Retired general leaves mark on space program, history
Charles Duke Jr., retired USAF Brigadier General, pointed to a gooey, purple blob floating around the inside of a space shuttle on the projection screen.
“That’s what grape juice looks like in outer space,” he said.
Duke spoke about “The Adventures of the Apollo Moon Landings” Tuesday to a room full of boy scouts, families, students, faculty members and astronomy enthusiasts. The department of history and Phi Alpha Theta sponsored the lecture with an award by the University Lectures Committee.
The retired general is the youngest of 12 men who have walked on the moon, and he was number 10 to take the lunar steps with the Apollo 16 crew in 1972. The two years of training landed the crew a 71 hour and 14 minute stay on the lunar surface of the moon, making it the longest in history.
Duke’s main goal of the trip was to collect rock samples, although he said he went for the adventure. The shaking during takeoff was what he described as one of the most exhilarating moments.
“My heart was really pounding. No amount of talk can prepare you for the vibration you experience,” he said.
The astronauts accelerated around Australia after burning six and a half billion pounds of fuel during lift-off.
“Into the window comes the most beautiful sight I’d ever seen — the little, round jewel, Earth, suspending in black space,” he said. “You just see this jet black all around you, but you’re in sunlight, so it’s not like the blackness of a cave.”
The Apollo crew members inspired Americans to dream of walking on the moon. However, before Neil Armstrong and the Apollo missions, the idea was a little different.
“My childhood dream career was not to be in a space program,” Duke said. “I didn’t say ‘Mama, I want to walk on the moon.’ She would have sent me to the psych ward.”
He actually wanted to serve the United States like his hero pilots in World War II. Instead, Duke was able to make history by participating in five different Apollo missions.
The astronaut was capsule communicator for Apollo 11, the first landing on the moon. Duke said he was so excited he mispronounced “tranquility” as “twanquility” during initial communication with the newly-landed crew. He also was a backup lunar module pilot for Apollo 13, the mission with the chilling explosion that inspired the motion picture directed by Ron Howard.
“After the explosion, the next 99 hours were a real nail-biter,” he said of Apollo 13.
Duke said he was only scared once during his time on the moon — when the crew members were trying to break the height record for jumping. He fell and almost experienced dire consequences to his oxygen supply.
“I started to fall on my back. Fortunately, I landed on my side,” Duke said. “Mission control was very upset.”
Dorothy Duke, his wife , said the hardest part was the training, because for two years the crew was gone for long periods of time.

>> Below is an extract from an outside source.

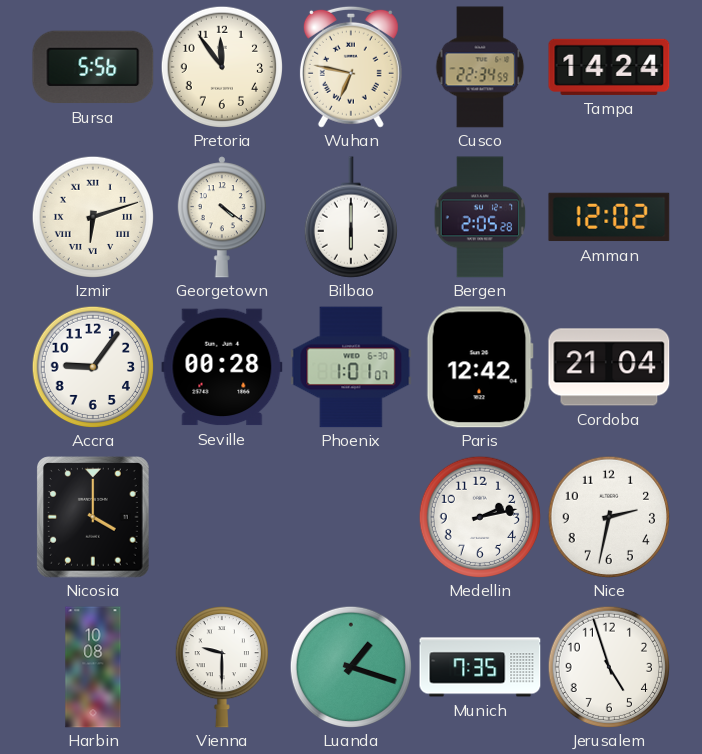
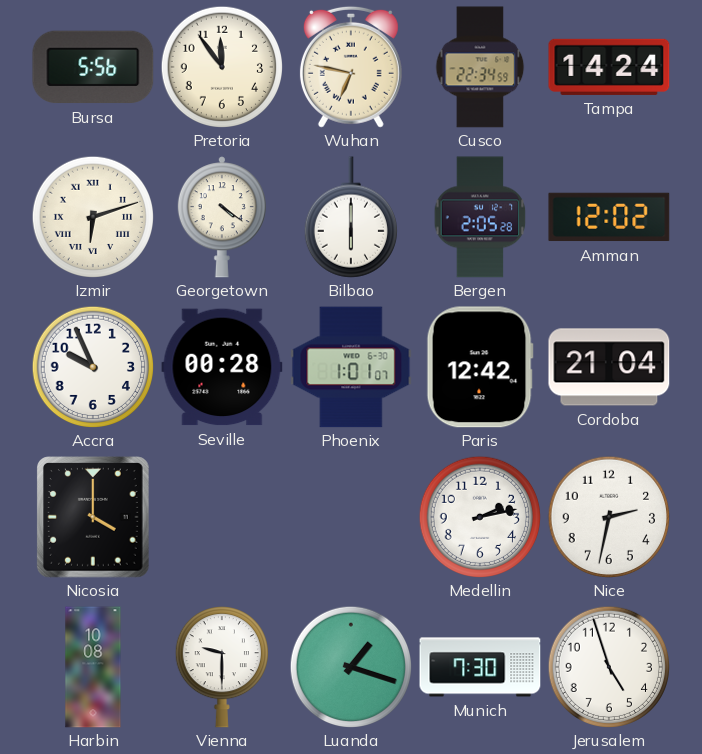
Accra: 9:06 -> 9:56
Munich: 7:35 -> 7:30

She also said they had two young boys at the time, ages five and seven, who were nervous about their Dad going to the moon.
“It was so competitive, and a lot of other people wanted to go. I was proud my husband got to go,” she said.
Duke ended his lecture with a relation to how the space program changed the world. He said the technology it inspired is taken for granted, and the current ability to have instant communication is remarkable.
“You can buy flight simulators now that are as good as what we had when I was at NASA,” he said. “I’m for the space program. I think we need to continue it, because the resulting technology will spread all across the country.”
Duke’s footsteps on the moon have been gone for some time, but he left one lasting memory for any future astronauts.
“I left a picture of my family on the moon,” he said.